===== Records provided =====
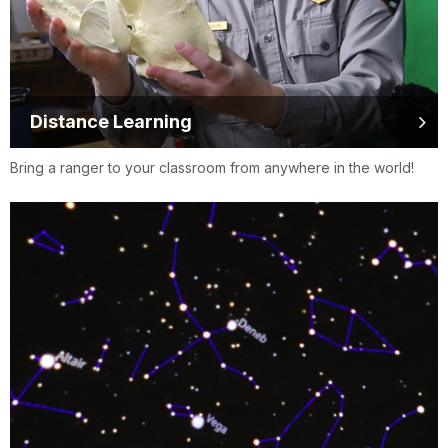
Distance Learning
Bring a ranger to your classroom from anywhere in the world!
=====
===== Records provided =====
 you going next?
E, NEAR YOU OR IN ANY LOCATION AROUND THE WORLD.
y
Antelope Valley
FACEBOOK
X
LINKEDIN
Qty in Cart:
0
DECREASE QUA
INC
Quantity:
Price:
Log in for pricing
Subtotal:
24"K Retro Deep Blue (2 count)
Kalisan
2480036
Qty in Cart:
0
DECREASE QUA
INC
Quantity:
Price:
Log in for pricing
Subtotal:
=====
** Work to complete **
Return, with no change at all, every line in the entries above from the line containing "Distance Learning" through the line containing "Bring a ranger".

** Task solution **
Distance Learning
Bring a ranger to your classroom from anywhere in the world!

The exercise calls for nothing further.